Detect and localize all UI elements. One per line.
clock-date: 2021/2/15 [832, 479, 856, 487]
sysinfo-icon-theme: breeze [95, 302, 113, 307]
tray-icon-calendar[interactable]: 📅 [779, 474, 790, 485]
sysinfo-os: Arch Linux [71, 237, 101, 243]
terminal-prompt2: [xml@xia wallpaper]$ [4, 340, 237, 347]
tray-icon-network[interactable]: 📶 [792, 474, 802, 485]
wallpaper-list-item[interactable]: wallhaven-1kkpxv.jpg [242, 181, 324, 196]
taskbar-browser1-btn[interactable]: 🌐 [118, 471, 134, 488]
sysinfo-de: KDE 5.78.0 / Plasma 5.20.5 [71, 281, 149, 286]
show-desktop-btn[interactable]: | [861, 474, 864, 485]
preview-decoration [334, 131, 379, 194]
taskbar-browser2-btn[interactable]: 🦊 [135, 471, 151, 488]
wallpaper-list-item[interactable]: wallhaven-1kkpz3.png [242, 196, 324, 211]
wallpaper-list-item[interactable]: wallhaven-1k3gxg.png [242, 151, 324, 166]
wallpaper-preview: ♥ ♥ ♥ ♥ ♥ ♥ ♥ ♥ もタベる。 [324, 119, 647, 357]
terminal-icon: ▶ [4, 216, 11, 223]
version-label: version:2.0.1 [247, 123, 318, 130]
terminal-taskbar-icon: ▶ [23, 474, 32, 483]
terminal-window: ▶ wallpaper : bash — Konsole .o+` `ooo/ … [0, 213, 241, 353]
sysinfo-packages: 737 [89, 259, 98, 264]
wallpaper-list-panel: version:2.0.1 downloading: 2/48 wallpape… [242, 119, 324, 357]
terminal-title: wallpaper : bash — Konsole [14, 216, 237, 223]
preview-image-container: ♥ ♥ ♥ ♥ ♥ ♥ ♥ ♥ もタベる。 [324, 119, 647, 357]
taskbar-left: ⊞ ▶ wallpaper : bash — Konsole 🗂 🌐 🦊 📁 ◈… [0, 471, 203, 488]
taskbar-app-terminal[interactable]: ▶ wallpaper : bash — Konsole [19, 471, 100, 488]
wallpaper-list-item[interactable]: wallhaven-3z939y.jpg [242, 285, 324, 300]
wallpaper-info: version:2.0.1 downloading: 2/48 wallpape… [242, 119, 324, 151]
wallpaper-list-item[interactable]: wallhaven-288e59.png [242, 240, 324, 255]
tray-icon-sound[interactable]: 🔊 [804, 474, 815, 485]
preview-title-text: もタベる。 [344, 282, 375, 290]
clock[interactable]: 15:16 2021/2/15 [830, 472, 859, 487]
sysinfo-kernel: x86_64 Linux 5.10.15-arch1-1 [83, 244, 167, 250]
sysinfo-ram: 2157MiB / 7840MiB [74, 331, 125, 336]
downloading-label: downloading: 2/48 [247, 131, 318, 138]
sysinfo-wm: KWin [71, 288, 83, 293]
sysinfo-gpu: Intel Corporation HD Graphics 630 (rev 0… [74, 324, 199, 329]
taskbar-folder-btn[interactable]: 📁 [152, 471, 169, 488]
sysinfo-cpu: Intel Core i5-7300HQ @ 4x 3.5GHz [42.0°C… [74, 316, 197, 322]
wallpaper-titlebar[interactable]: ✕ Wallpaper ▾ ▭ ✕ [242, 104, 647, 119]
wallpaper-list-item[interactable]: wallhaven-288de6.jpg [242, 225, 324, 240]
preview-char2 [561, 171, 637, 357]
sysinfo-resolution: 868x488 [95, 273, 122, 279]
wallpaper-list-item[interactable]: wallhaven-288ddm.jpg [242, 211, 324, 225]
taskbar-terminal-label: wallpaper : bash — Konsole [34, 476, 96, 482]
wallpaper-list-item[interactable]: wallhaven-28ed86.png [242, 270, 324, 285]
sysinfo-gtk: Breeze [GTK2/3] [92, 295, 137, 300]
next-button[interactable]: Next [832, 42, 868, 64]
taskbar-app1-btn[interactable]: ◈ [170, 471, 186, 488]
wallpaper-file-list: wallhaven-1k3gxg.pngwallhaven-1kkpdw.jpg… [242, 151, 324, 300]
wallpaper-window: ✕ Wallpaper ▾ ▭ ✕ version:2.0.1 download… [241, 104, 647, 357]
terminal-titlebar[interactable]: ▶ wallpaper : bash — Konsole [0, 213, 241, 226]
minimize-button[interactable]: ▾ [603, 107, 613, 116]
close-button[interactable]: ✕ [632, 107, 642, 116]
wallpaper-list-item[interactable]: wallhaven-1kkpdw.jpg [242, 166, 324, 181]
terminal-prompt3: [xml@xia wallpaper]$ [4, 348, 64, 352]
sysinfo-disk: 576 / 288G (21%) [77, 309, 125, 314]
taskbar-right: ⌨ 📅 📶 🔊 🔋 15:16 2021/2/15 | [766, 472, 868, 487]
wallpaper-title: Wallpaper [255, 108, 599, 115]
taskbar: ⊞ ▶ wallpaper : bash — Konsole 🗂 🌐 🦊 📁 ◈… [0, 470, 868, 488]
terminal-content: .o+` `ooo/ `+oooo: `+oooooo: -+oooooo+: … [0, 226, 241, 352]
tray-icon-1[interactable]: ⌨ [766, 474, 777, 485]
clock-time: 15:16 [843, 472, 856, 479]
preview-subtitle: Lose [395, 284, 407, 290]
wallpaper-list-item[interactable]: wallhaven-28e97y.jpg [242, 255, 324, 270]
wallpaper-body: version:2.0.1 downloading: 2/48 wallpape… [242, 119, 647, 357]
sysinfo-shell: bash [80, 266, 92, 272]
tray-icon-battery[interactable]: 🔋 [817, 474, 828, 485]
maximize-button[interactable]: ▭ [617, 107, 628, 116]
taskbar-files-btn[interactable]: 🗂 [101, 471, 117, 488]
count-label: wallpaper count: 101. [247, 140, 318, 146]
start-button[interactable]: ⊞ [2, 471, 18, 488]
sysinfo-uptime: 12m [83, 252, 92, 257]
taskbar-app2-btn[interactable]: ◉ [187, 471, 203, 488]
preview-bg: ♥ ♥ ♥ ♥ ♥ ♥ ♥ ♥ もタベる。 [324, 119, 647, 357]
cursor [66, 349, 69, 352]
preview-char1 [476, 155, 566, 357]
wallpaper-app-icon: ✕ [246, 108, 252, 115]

::::

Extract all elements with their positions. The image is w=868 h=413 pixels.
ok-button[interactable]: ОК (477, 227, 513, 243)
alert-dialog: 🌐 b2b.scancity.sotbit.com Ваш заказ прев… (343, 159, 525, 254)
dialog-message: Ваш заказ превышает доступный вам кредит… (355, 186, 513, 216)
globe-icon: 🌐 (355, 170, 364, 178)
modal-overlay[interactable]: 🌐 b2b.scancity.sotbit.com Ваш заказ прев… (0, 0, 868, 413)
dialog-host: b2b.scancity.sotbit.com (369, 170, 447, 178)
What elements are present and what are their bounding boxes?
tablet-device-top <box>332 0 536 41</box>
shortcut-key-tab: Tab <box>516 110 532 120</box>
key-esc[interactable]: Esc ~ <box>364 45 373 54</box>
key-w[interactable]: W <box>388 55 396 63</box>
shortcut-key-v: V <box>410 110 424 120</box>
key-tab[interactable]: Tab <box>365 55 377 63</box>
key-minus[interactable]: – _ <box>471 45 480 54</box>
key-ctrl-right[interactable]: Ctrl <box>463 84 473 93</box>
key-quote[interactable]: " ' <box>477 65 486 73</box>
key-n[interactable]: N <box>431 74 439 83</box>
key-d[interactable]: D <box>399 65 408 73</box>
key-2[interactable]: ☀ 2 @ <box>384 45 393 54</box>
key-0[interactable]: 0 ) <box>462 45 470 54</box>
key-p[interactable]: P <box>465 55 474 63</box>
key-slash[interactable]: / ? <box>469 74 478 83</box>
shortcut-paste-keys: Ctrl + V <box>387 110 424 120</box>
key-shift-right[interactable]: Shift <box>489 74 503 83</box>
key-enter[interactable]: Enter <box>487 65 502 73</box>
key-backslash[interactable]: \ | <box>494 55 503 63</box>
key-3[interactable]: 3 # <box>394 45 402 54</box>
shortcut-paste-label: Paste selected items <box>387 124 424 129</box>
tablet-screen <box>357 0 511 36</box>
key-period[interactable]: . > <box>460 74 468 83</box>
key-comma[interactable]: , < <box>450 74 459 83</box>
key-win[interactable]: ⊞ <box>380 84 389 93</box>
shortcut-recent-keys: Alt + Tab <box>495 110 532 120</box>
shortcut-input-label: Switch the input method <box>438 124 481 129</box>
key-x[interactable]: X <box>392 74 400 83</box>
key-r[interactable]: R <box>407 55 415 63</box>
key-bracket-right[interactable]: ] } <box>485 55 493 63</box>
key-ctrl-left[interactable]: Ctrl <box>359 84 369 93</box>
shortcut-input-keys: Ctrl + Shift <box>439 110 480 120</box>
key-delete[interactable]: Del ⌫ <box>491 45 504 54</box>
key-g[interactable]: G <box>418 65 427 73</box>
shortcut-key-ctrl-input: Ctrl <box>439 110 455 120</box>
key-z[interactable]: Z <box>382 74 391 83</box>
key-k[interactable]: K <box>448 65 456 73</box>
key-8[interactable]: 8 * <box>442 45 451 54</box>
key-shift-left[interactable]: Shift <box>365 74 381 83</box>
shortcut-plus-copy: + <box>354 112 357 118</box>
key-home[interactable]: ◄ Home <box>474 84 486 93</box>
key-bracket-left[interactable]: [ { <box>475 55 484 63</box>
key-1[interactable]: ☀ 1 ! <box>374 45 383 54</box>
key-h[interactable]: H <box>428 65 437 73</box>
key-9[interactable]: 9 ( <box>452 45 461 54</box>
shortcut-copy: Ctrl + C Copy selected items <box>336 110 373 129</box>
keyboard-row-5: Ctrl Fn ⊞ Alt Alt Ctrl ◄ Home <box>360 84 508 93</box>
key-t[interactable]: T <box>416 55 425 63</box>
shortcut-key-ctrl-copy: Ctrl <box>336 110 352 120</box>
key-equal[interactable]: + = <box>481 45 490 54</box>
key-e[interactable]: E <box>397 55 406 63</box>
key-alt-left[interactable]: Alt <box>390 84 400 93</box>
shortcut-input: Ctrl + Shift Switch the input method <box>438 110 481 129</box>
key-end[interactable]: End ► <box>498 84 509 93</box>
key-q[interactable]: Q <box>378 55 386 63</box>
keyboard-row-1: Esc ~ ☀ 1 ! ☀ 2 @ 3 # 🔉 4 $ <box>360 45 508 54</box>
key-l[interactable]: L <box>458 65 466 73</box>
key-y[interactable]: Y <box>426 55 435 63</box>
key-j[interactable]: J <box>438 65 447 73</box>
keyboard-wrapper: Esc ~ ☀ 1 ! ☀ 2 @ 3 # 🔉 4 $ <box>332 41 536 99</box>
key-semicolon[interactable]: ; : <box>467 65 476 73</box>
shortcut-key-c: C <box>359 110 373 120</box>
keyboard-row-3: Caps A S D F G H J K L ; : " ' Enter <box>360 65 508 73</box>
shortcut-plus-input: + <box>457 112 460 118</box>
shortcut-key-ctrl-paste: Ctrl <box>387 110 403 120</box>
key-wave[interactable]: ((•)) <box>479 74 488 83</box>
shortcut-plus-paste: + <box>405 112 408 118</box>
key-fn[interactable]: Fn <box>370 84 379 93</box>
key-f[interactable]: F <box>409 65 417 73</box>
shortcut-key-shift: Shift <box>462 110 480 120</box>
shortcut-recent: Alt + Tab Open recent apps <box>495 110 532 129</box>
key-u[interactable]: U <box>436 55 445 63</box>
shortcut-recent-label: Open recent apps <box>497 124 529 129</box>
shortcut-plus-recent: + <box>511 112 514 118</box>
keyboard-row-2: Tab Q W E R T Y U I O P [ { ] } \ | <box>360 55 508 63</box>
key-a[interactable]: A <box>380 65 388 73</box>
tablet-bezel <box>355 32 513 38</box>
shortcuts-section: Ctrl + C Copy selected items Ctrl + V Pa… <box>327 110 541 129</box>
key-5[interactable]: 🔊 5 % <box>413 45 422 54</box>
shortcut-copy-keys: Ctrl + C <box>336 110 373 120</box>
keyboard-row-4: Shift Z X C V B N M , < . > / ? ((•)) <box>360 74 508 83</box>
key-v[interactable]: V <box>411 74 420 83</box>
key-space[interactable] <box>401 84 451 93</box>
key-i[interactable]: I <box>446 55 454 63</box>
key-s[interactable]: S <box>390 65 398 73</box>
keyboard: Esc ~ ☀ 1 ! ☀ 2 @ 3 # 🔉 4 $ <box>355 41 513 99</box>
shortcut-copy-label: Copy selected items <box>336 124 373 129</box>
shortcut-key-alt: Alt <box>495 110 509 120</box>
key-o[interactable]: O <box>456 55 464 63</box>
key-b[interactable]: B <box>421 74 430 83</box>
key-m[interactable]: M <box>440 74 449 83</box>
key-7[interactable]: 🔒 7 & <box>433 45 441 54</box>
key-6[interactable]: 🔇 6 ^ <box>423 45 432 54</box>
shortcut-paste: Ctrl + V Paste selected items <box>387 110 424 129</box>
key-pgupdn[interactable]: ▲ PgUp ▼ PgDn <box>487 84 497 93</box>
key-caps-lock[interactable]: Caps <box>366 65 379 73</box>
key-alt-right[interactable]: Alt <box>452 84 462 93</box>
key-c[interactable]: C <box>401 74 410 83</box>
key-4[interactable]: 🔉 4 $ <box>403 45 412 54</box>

::::

Going over every line of the entries, tally those containing the string "sotbit" and report only the figure.

3